# EXERCISE DESCRIPTION:
Pictures stay out of the copy. Transcribe exactly the lines from the line with "2・オーダーメイドの商品は返品できません。" through the final line of the records.

[Start of section]

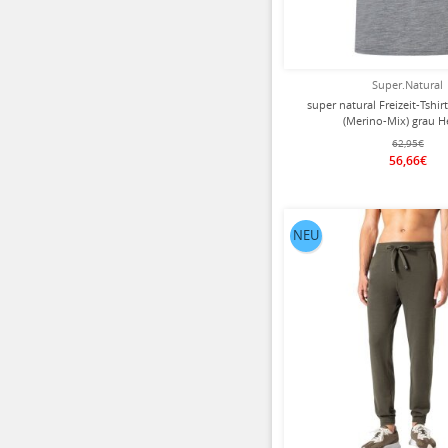
Super.Natural
super natural Freizeit-Tshir
(Merino-Mix) grau H
62,95€
56,66€
NEU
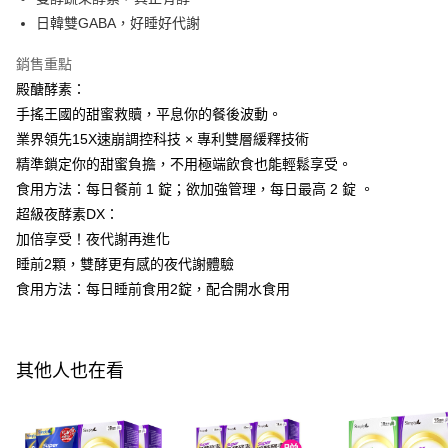
每筆NT$100，滿NT$600(含以上)免運費
３．收到繳費通知簡訊後14天內，點擊此簡訊中的連結，可透過四大超商／
日韓雙GABA，好睡好代謝
ATM／網路銀行／等多元方式進行付款，方視為交易完成。
萊爾富取貨付款
※ 請注意：結帳手續完成當下不需立刻繳費，但若您需要取消訂單，請聯絡
銷售重點
每筆NT$100，滿NT$600(含以上)免運費
購買商品的店家。未經商家同意取消之訂單仍視為有效，需透過AFTEE先享
後付繳納相關費用。
殿醣酵素：
付款後萊爾富取貨
※ 交易是否成功請以「AFTEE先享後付 」之結帳頁面顯示為準，若有關於
手搖王國的甜蜜救贖，平息你的餐後波動。
是否繳費成功／繳費後需取消欲退款等相關疑問，請聯繫「AFTEE先享後付
每筆NT$100，滿NT$600(含以上)免運費
業界領先15X速崩調控科技 × 專利雙層緩釋技術
客戶支援中心」
https://netprotections.freshdesk.com/support/home
精準鎖定你的甜蜜負擔，不用極端飲食也能輕鬆享受。
7-11付款取貨
【注意事項】
食用方法：每日餐前 1 錠；欲加強管理，每日最高 2 錠 。
１．透過由恩沛科技股份有限公司提供之「AFTEE先享後付」服務完成之交
每筆NT$100，滿NT$600(含以上)免運費
易，需依本服務之必要範圍內提供個人資料，並將交易相關給付款項請求債
超級夜酵素DX：
權轉讓予恩沛科技股份有限公司。
付款後7-11取貨
加倍享受！夜代謝再進化
２．關於個人資料處理事宜，請瀏覽以下網址：
每筆NT$100，滿NT$600(含以上)免運費
睡前2顆，雙酵更有感的夜代謝體驗
https://aftee.tw/terms/#terms3
３．未成年的使用者請事先徵得法定代理人或監護人之同意方可使用
食用方法：每日睡前食用2錠，配合開水食用
宅配
「AFTEE先享後付」，若未經同意申辦者引起之損失，本公司不負相關責
任。
每筆NT$100，滿NT$600(含以上)免運費
４．使用「AFTEE先享後付」時，將依據個別帳號之用戶狀況，依本公司即
時審查核予不同之上限額度；若仍有額度不足之情形，本公司將視審查結果
離島配送
其他人也在看
請求用戶進行身份認證。
每筆NT$150，滿NT$1,500(含以上)免運費
５．嚴禁一人註冊多個帳號或使用他人資訊註冊。若發現惡意使用之情形，
恩沛科技股份有限公司將有權停止該用戶之使用額度並採取法律行動。
海外配送
查看運費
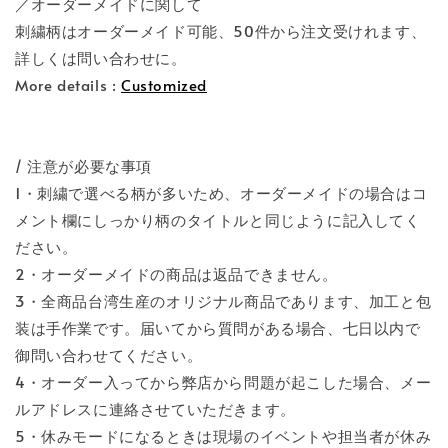
／オーダーメイドに関して
刺繍柄はオーダーメイド可能、50件から注文受けれます、
詳しくは問い合わせに。
More details :
Customized
/ 注意が必要な事項
1・刺繍で選べる柄が多いため、オーダーメイドの場合はコ
メント欄にしっかり柄のタイトルと同じように記入してく
ださい。
2・オーダーメイドの商品は返品できません。
3・全商品台湾生産のオリジナル商品であります、加工と包
装は手作業です。届いてから質問がある場合、七日以内で
御問い合わせてください。
4・オーダー入ってから弊店から問題が起こした場合、メー
ルアドレスに連絡させていただきます。
5・休みモードになるときは現場のイベントや担当者が休み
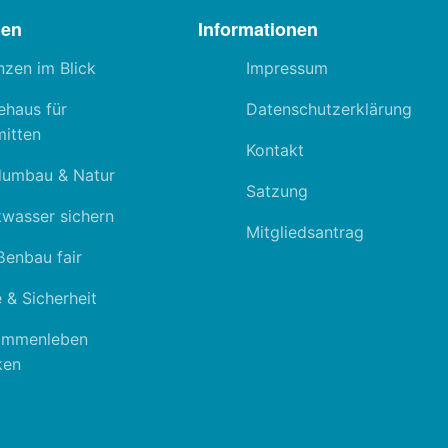
men
Informationen
nzen im Blick
Impressum
ehaus für
Datenschutzerklärung
itten
Kontakt
dumbau & Natur
Satzung
kwasser sichern
Mitgliedsantrag
ßenbau fair
 & Sicherheit
ammenleben
ken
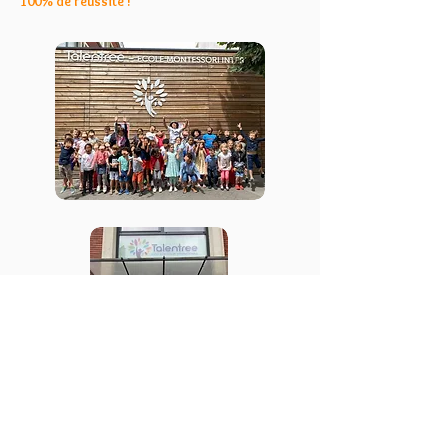
100% de réussite !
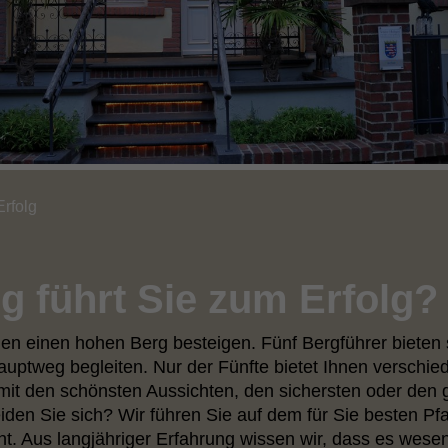
rfolg
 führt Sie zum Erfolg?
llen einen hohen Berg besteigen. Fünf Bergführer bieten 
auptweg begleiten. Nur der Fünfte bietet Ihnen verschi
it den schönsten Aussichten, den sichersten oder den 
den Sie sich? Wir führen Sie auf dem für Sie besten Pf
. Aus langjähriger Erfahrung wissen wir, dass es wesen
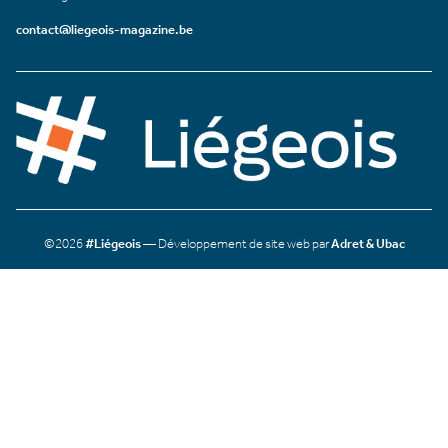
contact@liegeois-magazine.be
©2026
#Liégeois
— Développement de site web par
Adret & Ubac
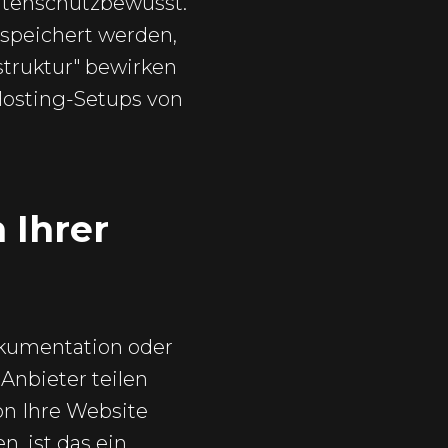
atenschutzbewusst.
gespeichert werden,
struktur" bewirken
 Hosting-Setups von
 Ihrer
okumentation oder
Anbieter teilen
n Ihre Website
n, ist das ein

[End of section]

# WRITTEN ANSWER:
2・オーダーメイドの商品は返品できません。
3・全商品台湾生産のオリジナル商品であります、加工と包
装は手作業です。届いてから質問がある場合、七日以内で
御問い合わせてください。
4・オーダー入ってから弊店から問題が起こした場合、メー
ルアドレスに連絡させていただきます。
5・休みモードになるときは現場のイベントや担当者が休み
men
Informationen
nzen im Blick
Impressum
ehaus für
Datenschutzerklärung
itten
Kontakt
dumbau & Natur
Satzung
kwasser sichern
Mitgliedsantrag
ßenbau fair
 & Sicherheit
ammenleben
ken
100% de réussite !
rfolg
 führt Sie zum Erfolg?
llen einen hohen Berg besteigen. Fünf Bergführer bieten 
auptweg begleiten. Nur der Fünfte bietet Ihnen verschi
it den schönsten Aussichten, den sichersten oder den 
den Sie sich? Wir führen Sie auf dem für Sie besten Pf
. Aus langjähriger Erfahrung wissen wir, dass es wesen
contact@liegeois-magazine.be
©2026
#Liégeois
— Développement de site web par
Adret & Ubac
atenschutzbewusst.
gespeichert werden,
struktur" bewirken
 Hosting-Setups von
 Ihrer
okumentation oder
Anbieter teilen
n Ihre Website
n, ist das ein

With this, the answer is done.